Take each line in the entries below that holds "owned" and show it.

= = = = =

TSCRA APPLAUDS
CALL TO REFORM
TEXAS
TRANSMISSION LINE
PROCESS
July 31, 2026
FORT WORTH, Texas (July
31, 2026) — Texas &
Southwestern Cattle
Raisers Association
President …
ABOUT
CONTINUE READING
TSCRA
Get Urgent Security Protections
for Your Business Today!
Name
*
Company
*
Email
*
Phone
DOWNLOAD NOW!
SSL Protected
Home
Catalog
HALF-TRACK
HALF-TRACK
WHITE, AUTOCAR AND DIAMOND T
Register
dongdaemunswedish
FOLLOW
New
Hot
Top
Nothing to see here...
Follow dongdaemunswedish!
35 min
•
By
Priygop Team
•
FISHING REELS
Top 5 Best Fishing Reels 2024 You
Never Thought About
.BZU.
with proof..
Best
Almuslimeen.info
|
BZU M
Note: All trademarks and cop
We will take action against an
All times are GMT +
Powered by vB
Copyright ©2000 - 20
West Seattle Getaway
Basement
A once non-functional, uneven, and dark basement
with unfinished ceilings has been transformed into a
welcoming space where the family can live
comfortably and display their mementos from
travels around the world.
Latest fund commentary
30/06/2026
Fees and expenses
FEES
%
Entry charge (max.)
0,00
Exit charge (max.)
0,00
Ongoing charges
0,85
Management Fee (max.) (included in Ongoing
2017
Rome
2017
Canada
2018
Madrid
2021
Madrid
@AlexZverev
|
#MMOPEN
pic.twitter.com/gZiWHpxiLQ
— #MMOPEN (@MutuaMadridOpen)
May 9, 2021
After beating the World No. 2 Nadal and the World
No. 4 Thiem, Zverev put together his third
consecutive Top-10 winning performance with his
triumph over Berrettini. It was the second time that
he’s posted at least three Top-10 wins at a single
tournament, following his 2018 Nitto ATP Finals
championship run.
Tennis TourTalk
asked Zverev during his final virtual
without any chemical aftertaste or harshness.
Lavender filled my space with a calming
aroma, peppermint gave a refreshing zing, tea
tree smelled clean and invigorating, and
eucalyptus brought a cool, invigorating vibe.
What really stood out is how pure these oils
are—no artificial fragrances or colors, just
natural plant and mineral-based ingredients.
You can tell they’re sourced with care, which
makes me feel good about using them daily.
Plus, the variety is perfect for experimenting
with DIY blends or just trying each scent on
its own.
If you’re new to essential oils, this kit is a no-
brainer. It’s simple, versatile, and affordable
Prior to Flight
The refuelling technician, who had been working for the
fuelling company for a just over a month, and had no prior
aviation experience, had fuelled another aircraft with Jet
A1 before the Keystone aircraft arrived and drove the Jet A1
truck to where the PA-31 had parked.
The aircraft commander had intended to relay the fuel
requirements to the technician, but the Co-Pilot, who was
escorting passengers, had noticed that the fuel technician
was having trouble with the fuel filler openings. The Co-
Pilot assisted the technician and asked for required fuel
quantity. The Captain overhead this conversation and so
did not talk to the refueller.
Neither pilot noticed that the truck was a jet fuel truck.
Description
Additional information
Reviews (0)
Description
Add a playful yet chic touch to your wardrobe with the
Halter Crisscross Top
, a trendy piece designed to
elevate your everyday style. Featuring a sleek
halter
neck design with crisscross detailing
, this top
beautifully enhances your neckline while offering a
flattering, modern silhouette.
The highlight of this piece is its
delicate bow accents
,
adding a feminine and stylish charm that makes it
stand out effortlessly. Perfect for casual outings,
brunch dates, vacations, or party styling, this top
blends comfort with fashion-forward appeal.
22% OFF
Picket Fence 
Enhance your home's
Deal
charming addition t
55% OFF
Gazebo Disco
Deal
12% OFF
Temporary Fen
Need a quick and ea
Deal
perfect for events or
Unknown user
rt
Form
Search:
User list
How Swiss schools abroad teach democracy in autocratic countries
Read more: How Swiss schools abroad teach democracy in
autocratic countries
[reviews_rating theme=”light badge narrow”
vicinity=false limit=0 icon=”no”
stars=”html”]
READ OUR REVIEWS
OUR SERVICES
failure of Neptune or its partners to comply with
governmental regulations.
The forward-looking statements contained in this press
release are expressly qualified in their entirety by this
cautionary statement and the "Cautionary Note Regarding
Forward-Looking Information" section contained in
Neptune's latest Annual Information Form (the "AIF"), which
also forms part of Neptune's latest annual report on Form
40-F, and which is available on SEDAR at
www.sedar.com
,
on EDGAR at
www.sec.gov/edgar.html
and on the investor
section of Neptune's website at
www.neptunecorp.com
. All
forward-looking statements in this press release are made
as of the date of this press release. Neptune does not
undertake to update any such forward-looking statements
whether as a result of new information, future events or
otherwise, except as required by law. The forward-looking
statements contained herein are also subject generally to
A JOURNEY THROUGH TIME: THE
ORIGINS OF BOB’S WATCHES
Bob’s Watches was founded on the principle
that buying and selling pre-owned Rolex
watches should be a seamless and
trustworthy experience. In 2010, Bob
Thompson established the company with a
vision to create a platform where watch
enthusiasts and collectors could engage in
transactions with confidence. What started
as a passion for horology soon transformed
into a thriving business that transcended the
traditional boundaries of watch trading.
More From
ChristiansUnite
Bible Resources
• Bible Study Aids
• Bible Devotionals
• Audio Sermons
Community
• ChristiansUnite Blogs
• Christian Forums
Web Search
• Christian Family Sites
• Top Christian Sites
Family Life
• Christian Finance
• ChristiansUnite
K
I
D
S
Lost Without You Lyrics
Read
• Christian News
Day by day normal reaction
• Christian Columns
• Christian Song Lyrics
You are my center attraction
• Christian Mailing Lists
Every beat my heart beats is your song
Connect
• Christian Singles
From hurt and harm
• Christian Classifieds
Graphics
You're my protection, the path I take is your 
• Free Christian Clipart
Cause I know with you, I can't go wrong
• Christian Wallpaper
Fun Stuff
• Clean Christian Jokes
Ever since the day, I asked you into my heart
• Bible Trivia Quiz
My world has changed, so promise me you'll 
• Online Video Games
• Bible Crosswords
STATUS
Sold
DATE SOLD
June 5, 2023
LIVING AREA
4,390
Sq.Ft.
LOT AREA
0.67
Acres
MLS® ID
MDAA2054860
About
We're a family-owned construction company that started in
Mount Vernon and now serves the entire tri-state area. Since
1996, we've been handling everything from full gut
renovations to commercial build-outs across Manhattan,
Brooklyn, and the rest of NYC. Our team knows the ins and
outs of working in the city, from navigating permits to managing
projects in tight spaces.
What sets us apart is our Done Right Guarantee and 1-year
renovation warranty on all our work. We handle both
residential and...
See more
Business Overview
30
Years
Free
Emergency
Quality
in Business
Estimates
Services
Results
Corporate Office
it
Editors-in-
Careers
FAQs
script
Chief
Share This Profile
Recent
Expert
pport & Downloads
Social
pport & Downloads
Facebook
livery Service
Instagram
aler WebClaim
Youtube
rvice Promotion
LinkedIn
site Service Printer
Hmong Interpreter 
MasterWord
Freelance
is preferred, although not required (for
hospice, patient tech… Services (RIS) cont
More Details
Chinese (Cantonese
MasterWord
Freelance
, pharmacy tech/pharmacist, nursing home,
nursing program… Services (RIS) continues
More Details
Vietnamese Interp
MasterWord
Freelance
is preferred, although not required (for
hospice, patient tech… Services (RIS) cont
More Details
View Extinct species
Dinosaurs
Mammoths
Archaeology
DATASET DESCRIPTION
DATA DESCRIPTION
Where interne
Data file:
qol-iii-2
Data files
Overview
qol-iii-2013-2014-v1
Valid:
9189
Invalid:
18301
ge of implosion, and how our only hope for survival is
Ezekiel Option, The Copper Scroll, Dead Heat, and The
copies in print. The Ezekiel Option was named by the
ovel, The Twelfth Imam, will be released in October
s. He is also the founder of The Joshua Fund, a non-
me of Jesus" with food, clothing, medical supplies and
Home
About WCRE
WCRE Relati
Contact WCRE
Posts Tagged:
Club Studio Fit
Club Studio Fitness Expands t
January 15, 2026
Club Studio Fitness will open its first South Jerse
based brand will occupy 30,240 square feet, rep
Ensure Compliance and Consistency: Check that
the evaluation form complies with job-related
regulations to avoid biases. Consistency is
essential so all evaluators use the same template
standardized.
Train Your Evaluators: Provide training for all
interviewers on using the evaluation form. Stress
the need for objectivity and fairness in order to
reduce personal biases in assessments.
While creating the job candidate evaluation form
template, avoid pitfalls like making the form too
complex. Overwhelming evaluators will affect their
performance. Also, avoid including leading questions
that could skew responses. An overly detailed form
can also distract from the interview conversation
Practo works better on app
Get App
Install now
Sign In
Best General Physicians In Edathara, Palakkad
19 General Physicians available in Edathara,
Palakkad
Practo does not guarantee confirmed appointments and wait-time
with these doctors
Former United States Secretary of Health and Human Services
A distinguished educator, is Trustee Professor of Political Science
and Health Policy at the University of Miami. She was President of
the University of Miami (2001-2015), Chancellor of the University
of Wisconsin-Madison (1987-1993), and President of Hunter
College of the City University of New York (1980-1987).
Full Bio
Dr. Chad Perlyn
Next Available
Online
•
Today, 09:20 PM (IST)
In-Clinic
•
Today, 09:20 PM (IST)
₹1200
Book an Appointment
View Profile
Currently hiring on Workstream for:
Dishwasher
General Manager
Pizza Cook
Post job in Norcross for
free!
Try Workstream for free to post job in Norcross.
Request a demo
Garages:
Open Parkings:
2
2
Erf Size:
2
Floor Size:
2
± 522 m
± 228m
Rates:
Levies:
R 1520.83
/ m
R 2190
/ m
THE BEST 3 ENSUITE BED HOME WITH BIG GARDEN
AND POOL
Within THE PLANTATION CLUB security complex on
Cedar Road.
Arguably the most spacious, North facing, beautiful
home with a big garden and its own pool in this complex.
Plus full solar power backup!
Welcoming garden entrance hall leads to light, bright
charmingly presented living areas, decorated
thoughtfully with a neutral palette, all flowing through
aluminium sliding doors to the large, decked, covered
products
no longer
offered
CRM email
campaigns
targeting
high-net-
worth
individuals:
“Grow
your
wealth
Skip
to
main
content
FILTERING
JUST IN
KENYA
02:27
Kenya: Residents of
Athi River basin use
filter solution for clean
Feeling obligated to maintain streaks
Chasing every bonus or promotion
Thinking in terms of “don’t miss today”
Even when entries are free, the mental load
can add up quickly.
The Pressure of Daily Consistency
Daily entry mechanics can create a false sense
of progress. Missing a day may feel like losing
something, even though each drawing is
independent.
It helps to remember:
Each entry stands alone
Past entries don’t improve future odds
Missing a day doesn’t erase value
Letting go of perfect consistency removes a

= = = = =

__Solution to the problem__:
that buying and selling pre-owned Rolex
We're a family-owned construction company that started in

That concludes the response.